From owner-freebsd-hackers  Tue Oct 24 17:24:58 1995
Return-Path: owner-hackers
Received: (from root@localhost)
          by freefall.freebsd.org (8.6.12/8.6.6) id RAA13301
          for hackers-outgoing; Tue, 24 Oct 1995 17:24:58 -0700
Received: from phaeton.artisoft.com (phaeton.Artisoft.COM [198.17.250.211])
          by freefall.freebsd.org (8.6.12/8.6.6) with ESMTP id RAA13271
          for <hackers@freebsd.org>; Tue, 24 Oct 1995 17:24:50 -0700
Received: (from terry@localhost) by phaeton.artisoft.com (8.6.11/8.6.9) id RAA17462; Tue, 24 Oct 1995 17:16:03 -0700
From: Terry Lambert <terry@lambert.org>
Message-Id: <199510250016.RAA17462@phaeton.artisoft.com>
Subject: Re: SYSCALL IDEAS [Was: cvs commit: src/sys/kern sysv_msg.c sysv_sem.c sysv_shm.c]
To: bde@zeta.org.au (Bruce Evans)
Date: Tue, 24 Oct 1995 17:16:03 -0700 (MST)
Cc: bde@zeta.org.au, terry@lambert.org, CVS-commiters@freefall.freebsd.org,
        bde@freefall.freebsd.org, cvs-sys@freefall.freebsd.org,
        hackers@freebsd.org, swallace@ece.uci.edu
In-Reply-To: <199510242157.HAA01465@godzilla.zeta.org.au> from "Bruce Evans" at Oct 25, 95 07:57:12 am
X-Mailer: ELM [version 2.4 PL24]
MIME-Version: 1.0
Content-Type: text/plain; charset=US-ASCII
Content-Transfer-Encoding: 7bit
Content-Length: 10667     
Sender: owner-hackers@freebsd.org
Precedence: bulk

> >When a system call is made, arguments are pushed on the user stack
> >and then the trap vector is called.  There is a necessity to copy
> >the arguments as if they were on the stack down to a kernel space
> >buffer area because of the address space differences.  The amount
> >that is copied is determined by an integer count of integers: that
> >is, it is some number 'n' * sizeof(int) bytes that get copied.
> 
> Only in some ABI's.  This is probably the best way, but it may
> requires messy conversions in the library to put the args on the
> stack with consistent padding.

Pushing on the stack is a messy conversion?  What about dead register
usage from not knowing about the stack?  I think you are going to
have to burn the cycles on an opaque function call in any case.
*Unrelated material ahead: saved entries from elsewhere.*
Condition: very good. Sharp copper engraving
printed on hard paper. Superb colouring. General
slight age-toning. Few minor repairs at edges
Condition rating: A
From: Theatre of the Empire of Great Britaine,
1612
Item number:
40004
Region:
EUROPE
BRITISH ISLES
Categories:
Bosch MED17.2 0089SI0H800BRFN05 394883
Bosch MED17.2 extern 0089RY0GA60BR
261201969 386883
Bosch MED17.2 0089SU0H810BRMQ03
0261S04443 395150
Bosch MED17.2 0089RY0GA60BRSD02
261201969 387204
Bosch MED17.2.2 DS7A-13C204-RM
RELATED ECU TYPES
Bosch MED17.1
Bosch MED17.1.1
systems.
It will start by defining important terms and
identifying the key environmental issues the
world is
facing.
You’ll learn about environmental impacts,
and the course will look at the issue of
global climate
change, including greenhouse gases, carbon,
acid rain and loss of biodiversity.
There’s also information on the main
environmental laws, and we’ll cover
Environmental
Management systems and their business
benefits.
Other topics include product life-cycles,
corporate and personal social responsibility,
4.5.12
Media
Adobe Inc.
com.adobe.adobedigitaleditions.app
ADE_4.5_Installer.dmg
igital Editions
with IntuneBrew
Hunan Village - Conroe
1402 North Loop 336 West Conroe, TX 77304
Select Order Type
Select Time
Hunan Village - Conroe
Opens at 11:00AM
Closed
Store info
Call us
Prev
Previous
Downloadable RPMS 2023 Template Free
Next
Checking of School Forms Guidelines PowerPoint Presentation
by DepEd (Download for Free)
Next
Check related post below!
> Since we don't control foreign ABI's we shouldn't assume this.  For
> example, in Linux all the args are passed in registers.  In Minix,
> the args are stored in a syscall-dependent struct and a pointer
> to the struct is passed in %ebx.  The struct is not always nicely
> padded (it can have packed char and short fields).
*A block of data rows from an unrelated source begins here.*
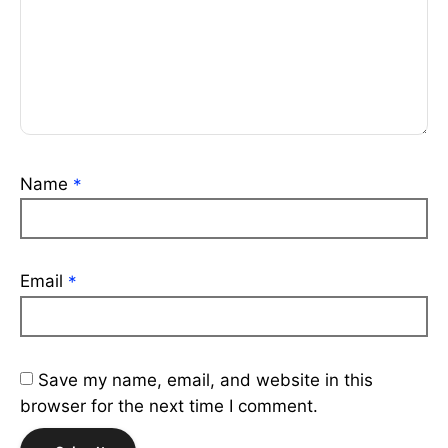
Name
*
Email
*
Save my name, email, and website in this
browser for the next time I comment.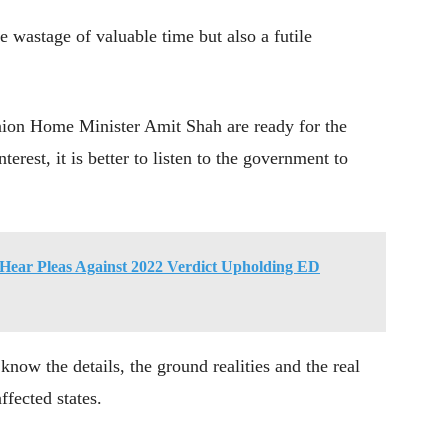
he wastage of valuable time but also a futile
ion Home Minister Amit Shah are ready for the
terest, it is better to listen to the government to
 Hear Pleas Against 2022 Verdict Upholding ED
 know the details, the ground realities and the real
ffected states.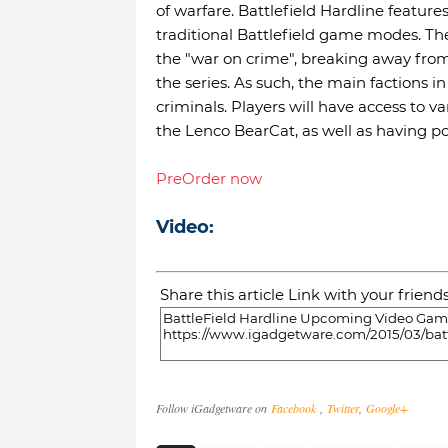
of warfare. Battlefield Hardline featur
traditional Battlefield game modes. Th
the "war on crime", breaking away from 
the series. As such, the main factions i
criminals. Players will have access to 
the Lenco BearCat, as well as having p
PreOrder now
Video:
Share this article Link with your friend
Follow iGadgetware on
Facebook
,
Twitter
,
Google+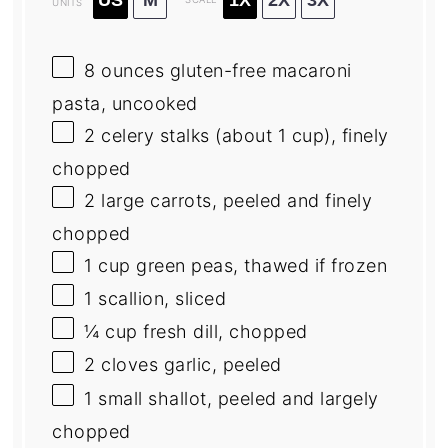
UNITS
8
ounces
gluten-free macaroni
pasta
, uncooked
2
celery stalks (about
1 cup
), finely
chopped
2
large carrots, peeled and finely
chopped
1
cup
green peas
, thawed if frozen
1
scallion, sliced
¼
cup
fresh
dill
, chopped
2
cloves garlic, peeled
1
small shallot, peeled and largely
chopped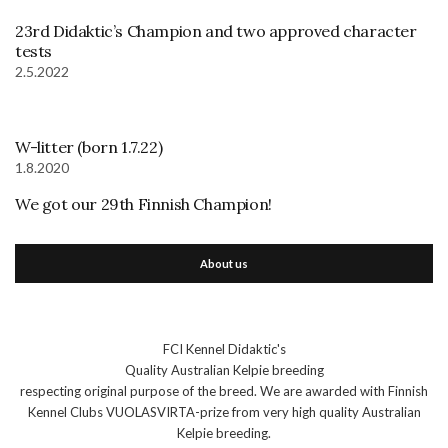
23rd Didaktic’s Champion and two approved character
tests
2.5.2022
W-litter (born 1.7.22)
1.8.2020
We got our 29th Finnish Champion!
About us
FCI Kennel Didaktic's
Quality Australian Kelpie breeding
respecting original purpose of the breed. We are awarded with Finnish
Kennel Clubs VUOLASVIRTA-prize from very high quality Australian
Kelpie breeding.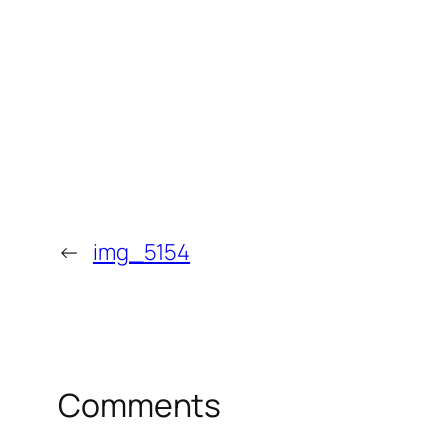
←
img_5154
Comments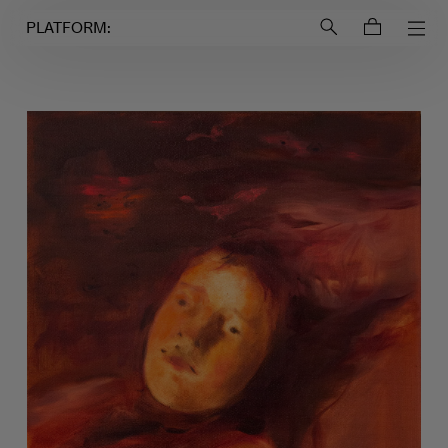
Login to
Account
PLATFORM: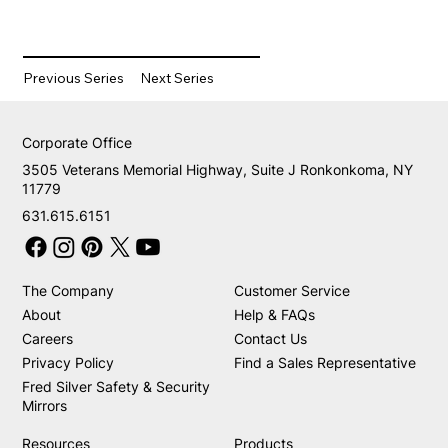
Previous Series
Next Series
Corporate Office
3505 Veterans Memorial Highway, Suite J Ronkonkoma, NY
11779
631.615.6151
The Company
Customer Service
About
Help & FAQs
Careers
Contact Us
Privacy Policy
Find a Sales Representative
Fred Silver Safety & Security
Mirrors
Resources
Products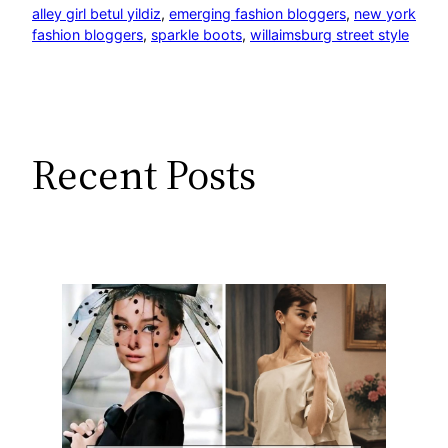
alley girl betul yildiz
, 
emerging fashion bloggers
, 
new york
fashion bloggers
, 
sparkle boots
, 
willaimsburg street style
Recent Posts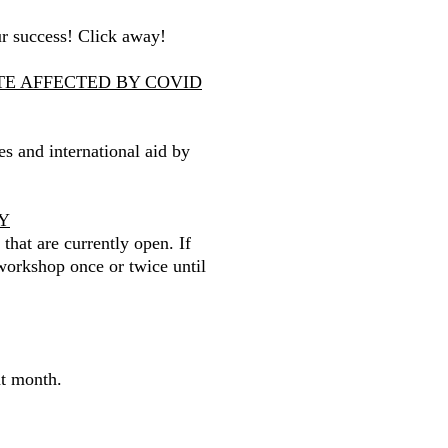
ur success! Click away!
ATE AFFECTED BY COVID
ses and international aid by
Y
 that are currently open. If
workshop once or twice until
nt month.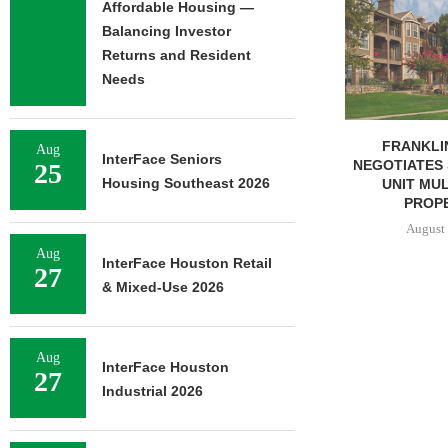
Affordable Housing —
COMPLETES 
OF RESIDEN
Balancing Investor
Returns and Resident
August 
Needs
FRANKLIN STREET
Aug
InterFace Seniors
NEGOTIATES SALE OF 138-
25
Housing Southeast 2026
UNIT MULTIFAMILY
PROPERTY...
August 7, 2026
Aug
InterFace Houston Retail
27
& Mixed-Use 2026
Aug
InterFace Houston
27
Industrial 2026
That's fine.  The size of arguments in iBCS2 and BSD is 'int'.  It's
either 'int' or 'long' or '*'.

So we take a hit when processing these non-standard mechanisms; we do
so through the system call table for the ABI, so we will be taking
a function encapsulation hit anyway.

I think it is unlikely that iBCS2 or Linux develeopement will occur on
BSD in a non-emulated environment.

> >This is dependent on the arguments pushed on the stack being
> >representable as integer values (we are guaranteed this by the
> >fact that we are calling a non-local function that is not inlined).
> 
> There is no such guarantee.  gcc for the i386 happens to use this
> slow parameter passing convention for portability.  (Unless you
> compile with -mregparm.  -mregparm is officially supported in gcc-2.7.0.
> It is apparently necessary for OS/2 or Windows-NT.)
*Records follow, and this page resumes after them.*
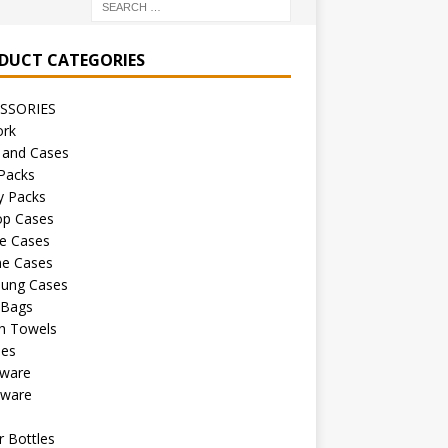
DUCT CATEGORIES
SSORIES
ork
 and Cases
Packs
y Packs
op Cases
e Cases
ne Cases
ung Cases
 Bags
h Towels
les
kware
sware
s
 Bottles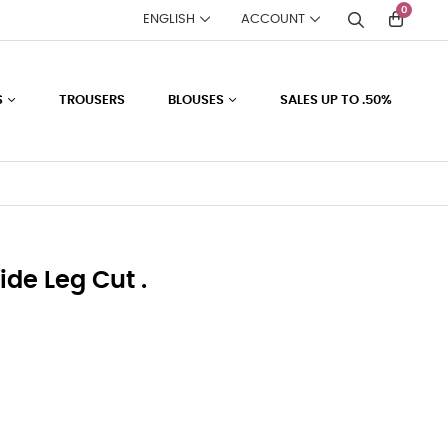
0
ENGLISH
ACCOUNT
S
TROUSERS
BLOUSES
SALES UP TO .50%
ide Leg Cut .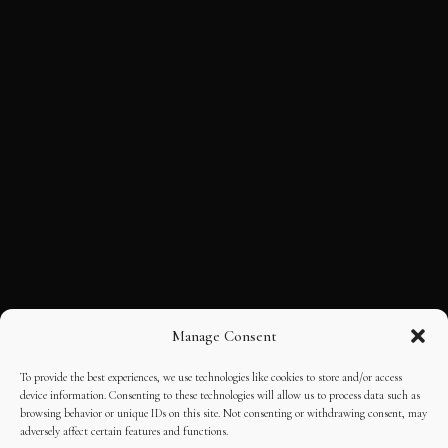
Manage Consent
To provide the best experiences, we use technologies like cookies to store and/or access
device information. Consenting to these technologies will allow us to process data such as
browsing behavior or unique IDs on this site. Not consenting or withdrawing consent, may
adversely affect certain features and functions.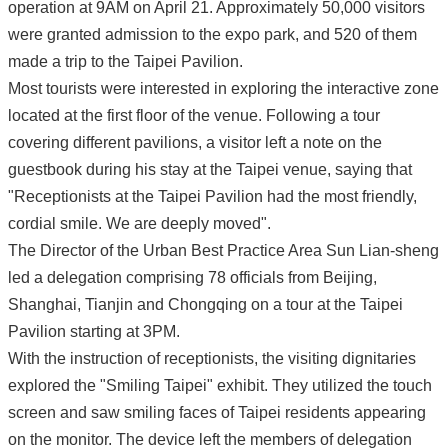
operation at 9AM on April 21. Approximately 50,000 visitors
were granted admission to the expo park, and 520 of them
made a trip to the Taipei Pavilion.
Most tourists were interested in exploring the interactive zone
located at the first floor of the venue. Following a tour
covering different pavilions, a visitor left a note on the
guestbook during his stay at the Taipei venue, saying that
"Receptionists at the Taipei Pavilion had the most friendly,
cordial smile. We are deeply moved".
The Director of the Urban Best Practice Area Sun Lian-sheng
led a delegation comprising 78 officials from Beijing,
Shanghai, Tianjin and Chongqing on a tour at the Taipei
Pavilion starting at 3PM.
With the instruction of receptionists, the visiting dignitaries
explored the "Smiling Taipei" exhibit. They utilized the touch
screen and saw smiling faces of Taipei residents appearing
on the monitor. The device left the members of delegation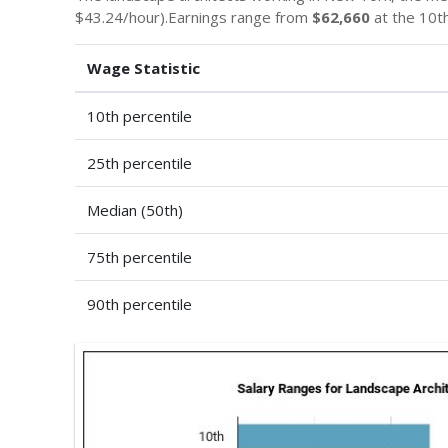
$43.24/hour).Earnings range from
$62,660
at the 10th
Wage Statistic
10th percentile
25th percentile
Median (50th)
75th percentile
90th percentile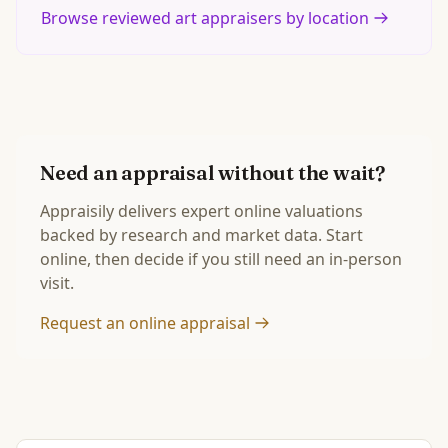
Browse reviewed art appraisers by location
Need an appraisal without the wait?
Appraisily delivers expert online valuations
backed by research and market data. Start
online, then decide if you still need an in-person
visit.
Request an online appraisal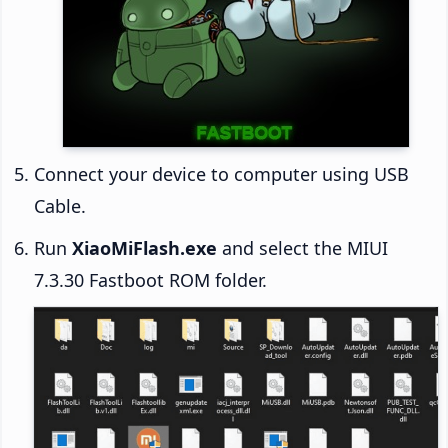
Connect your device to computer using USB
Cable.
Run
XiaoMiFlash.exe
and select the MIUI
7.3.30 Fastboot ROM folder.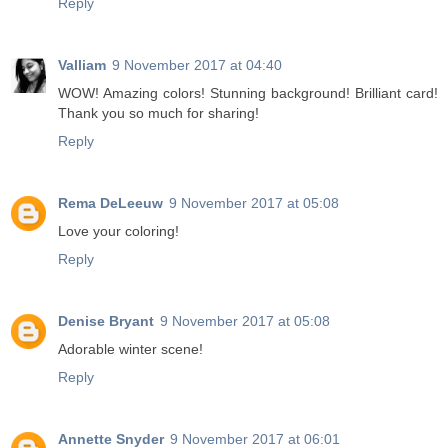
Reply
Valliam
9 November 2017 at 04:40
WOW! Amazing colors! Stunning background! Brilliant card!
Thank you so much for sharing!
Reply
Rema DeLeeuw
9 November 2017 at 05:08
Love your coloring!
Reply
Denise Bryant
9 November 2017 at 05:08
Adorable winter scene!
Reply
Annette Snyder
9 November 2017 at 06:01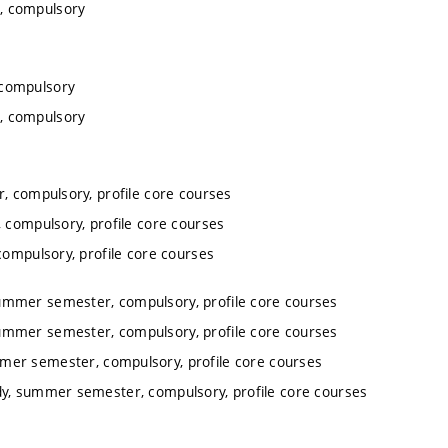
, compulsory
 compulsory
, compulsory
, compulsory, profile core courses
 compulsory, profile core courses
ompulsory, profile core courses
summer semester, compulsory, profile core courses
summer semester, compulsory, profile core courses
mmer semester, compulsory, profile core courses
dy, summer semester, compulsory, profile core courses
UNIX typically uses this, period.  Stack argument passing to system
calls is the way things are done.

The use of registers is fine, as long as the interface is general
enough.  The OS/2 and NT (and Win95) conventions derive from the
DOS interrupt mechanisms and require assembly function stubs in
any case, even if the routines are then tagged "naked" -- even then,
there are problems intordiced that the compiler can't understand a
call will trash EAX (and maybe EDX) without hacking an "xor eax,eax"
into the thing to make it know that the function to be called trashes
it and it can't leave a local variable in it over the call.

> >[copyin() of the args]
> >Now each of the arguments are themselves, potentially, pointers to
> >additional information in call/subcode specific user space structures
> >that must, additionally be copied in (or out to).
> 
> Not quite.  The args may be padded.  In NetBSD for the alpha, the args
> are apparently padded to 8 bytes and the SCARG macro is mainly to
> extract the relevant subfield which is usually 4 bytes.  There may be
> complications for endianness.

They are padded to the default bus transfer size for the machine,
which is supposed to be 'int'.

I'd argue that 'int' was the wrong size, not that there was extraneous
padding.

There is a limit on the address space on the alpha anyway; it's not
the full 64 bits.


I'd really dealy love to know how there could be an endianess issue,
considering system calls are only ever going to run as compiled code
on one endianess of machine.


> >While BSD could very well benefit from a single verification, avoiding
> >the mapping issues in copyin/copyout, giving one check instead of two
> 
> It could benefit most from passing args in registers, as in Linux, so
> that no copyin() is required.

1)	BSDI binary compatability
2)	FreeBSD/NetBSD binary backward compatability
3)	Register conversion from a Linux emulation mismatch.
4)	Register collision verification in the function so that
	the register is not used directly for local storage/scratch.
5)	Async reentrancy/multithreading reentrancy.

It's a can of worms that, frankly, buys so little as to be useless.

> >What does it do?  What use is the change?
> 
> It avoids scattering unportable casts and ugly macros to perform them
> throughout the "machine-independent" code.  Now we have only unportable
> casts.  4.4lite2 has slightly less unportable casts and ugly macros.
> NetBSD has much less unportable casts and ugly macros.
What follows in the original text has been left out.